Vast Bloodletting at Verdun in France, Naroch in Russia.
The Most Mismanaged Battle of the War; Russian Defeat Threatens Mutiny.
Special to The Great War Project
(3-6 April) Significant news from the battlefields on both the Western and Eastern Fronts.
In the West, the main battle is still at Verdun – which begins in February and will become the First World War’s longest battle.
The tragic toll of dead and wounded is skyrocketing.
“By the end of March,” reports historian Martin Gilbert, “the toll of dead and wounded there had reached 89,000 French and 81,607 Germans. On April 1st a century ago, the German Kaiser declares, “This war will end at Verdun.”
He is wrong, and it does not. A few days later, the Germans are driven back once again. The same day, General Philippe Petain, the French commander at Verdun, who at the beginning of the battle declared “They shall not pass,” now according to Gilbert, “exhorts his troops” ‘Take courage, we’ll get them.’”

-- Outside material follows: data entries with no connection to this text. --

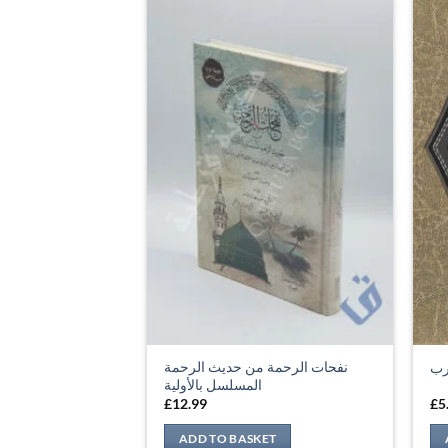
نفحات الرحمة من حديث الرحمة
رب
المسلسل بالأولية
£
12.99
£
5
ADD TO BASKET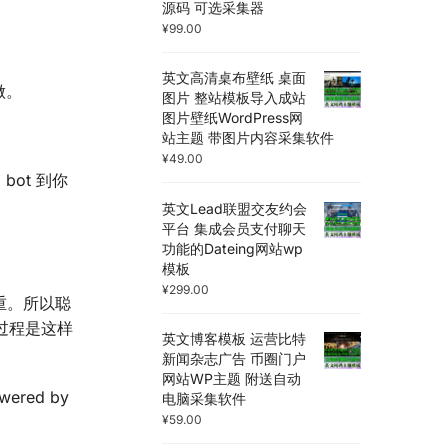
源码 可选采集器
¥
99.00
英文高清桌布壁纸 桌面
做。
图片 整站模板导入成站
图片壁纸WordPress网
站主题 带图片内容采集软件
¥
49.00
bot 到你
英文Lead联盟交友约会
平台 集成会员支付聊天
功能的Dateing网站wp
模板
的
¥
299.00
权重。所以聪
具体过程是这样
英文博客模板 运营比特
新闻杂志广告 币圈门户
网站WP主题 附送自动
red by
电脑采集软件
¥
59.00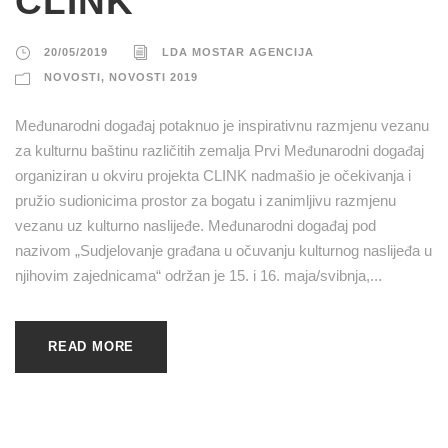
CLINK
20/05/2019
LDA MOSTAR AGENCIJA
NOVOSTI
,
NOVOSTI 2019
Međunarodni događaj potaknuo je inspirativnu razmjenu vezanu
za kulturnu baštinu različitih zemalja Prvi Međunarodni događaj
organiziran u okviru projekta CLINK nadmašio je očekivanja i
pružio sudionicima prostor za bogatu i zanimljivu razmjenu
vezanu uz kulturno naslijeđe. Međunarodni događaj pod
nazivom „Sudjelovanje građana u očuvanju kulturnog naslijeđa u
njihovim zajednicama“ održan je 15. i 16. maja/svibnja,...
READ MORE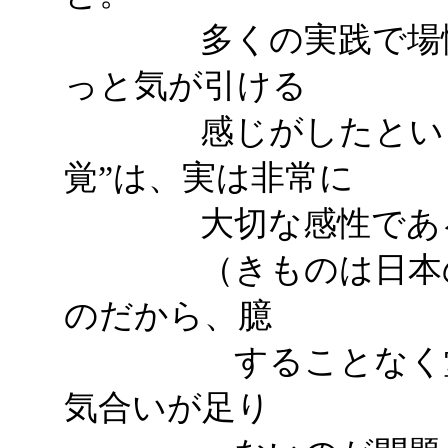
多くの実践で場慣れ
っと気が引ける
感じがしたというこ
覚”は、実は非常に
大切な感性である
（きものは日本の文
のだから、臆
することなく堂々
気合いが足り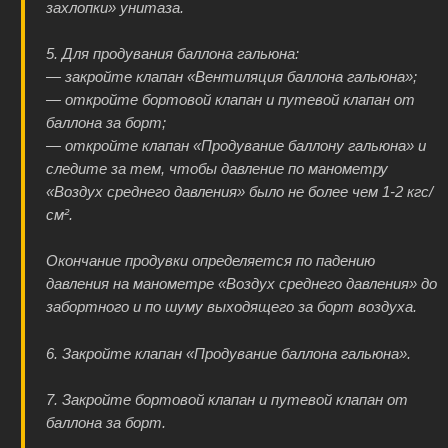
захлопки» унитаза.
5. Для продувания баллона гальюна:
— закройте клапан «Вентиляция баллона гальюна»;
— откройте бортовой клапан и путевой клапан от
баллона за борт;
— откройте клапан «Продувание баллону гальюна» и
следите за тем, чтобы давление по манометру
«Воздух среднего давления» было не более чем 1-2 кгс/
см².
Окончание продувки определяется по падению
давления на манометре «Воздух среднего давления» до
забортного и по шуму выходящего за борт воздуха.
6. Закройте клапан «Продувание баллона гальюна».
7. Закройте бортовой клапан и путевой клапан от
баллона за борт.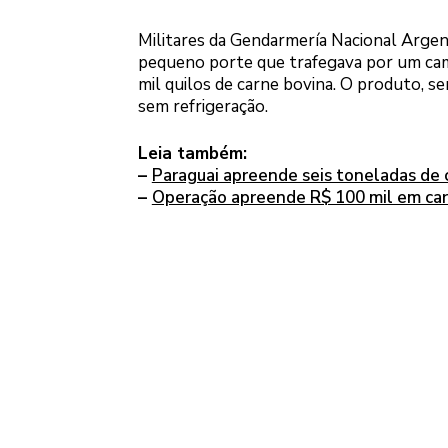
Militares da Gendarmería Nacional Argen
pequeno porte que trafegava por um cami
mil quilos de carne bovina. O produto, 
sem refrigeração.
Leia também:
–
Paraguai apreende seis toneladas de c
–
Operação apreende R$ 100 mil em carn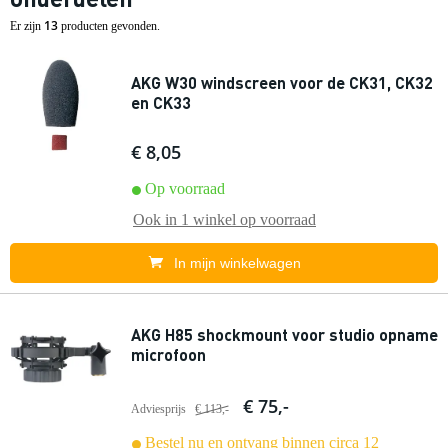
13
Er zijn
producten gevonden.
AKG W30 windscreen voor de CK31, CK32
en CK33
€ 8,05
Op voorraad
Ook in
1 winkel
op voorraad
In mijn winkelwagen
AKG H85 shockmount voor studio opname
microfoon
€ 75,-
Adviesprijs
€ 113,-
Bestel nu en ontvang binnen circa 12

And they do. “At the beginning of April,” writes war historian John Keegan, “[German General] Erich von Falkenhayn’s belief that he could win a victory of attrition without exposing his own army to comparable loss was fading.”
So at this moment in the war a century ago the Germans shift strategies. They decided “to abandon the strategy of limited offensive and attack across the extent of the whole front, now nearly twenty miles wide.”
The new German offensive is to begin in a few days.
In the East, the battle rages around Lake Naroch, in Eastern Russia (now Belarus). It begins in mid-March 1916, and by now, it is coming to an end.
The Russians launch the attack under pressure from the French command, who insist on it to draw German troops away from the French desperate circumstances at Verdun.
“It was a copy-book example of how not to do things,” writes historian Norman Stone. “The troops were marched over snow, easily spotted by German aircraft; even the cooks in headquarters were discussing when the offensive would take place.”
“On top of everything else,” Stone reports, “there was a row between light artillerists and heavy artillerists, with no cooperation, and the initial bombardment was ineffective.”
Like so many battles in this war, Stone reports, “After 100,000 casualties and no gains, the attack was called off.”
Stone considers Lake Naroch “the worst-managed battle of the entire war.”
“After Lake Naroch, the Russian northern armies did next to nothing for a full year and a half – bored, badly fed, drinking on empty stomachs foul stuff brewed in secret; the very prescription for a mutiny, which was duly to happen on an enormous scale.”
It goes without saying that the goal of the offensive – to relieve pressure on the French army at Verdun – is a total failure.
By the time the battle at Naroch ends in early April, war historian Keegan reports, “Russian losses totaled 100,000, including 12,000 men who had died of exposure in the harsh late-winter weather.”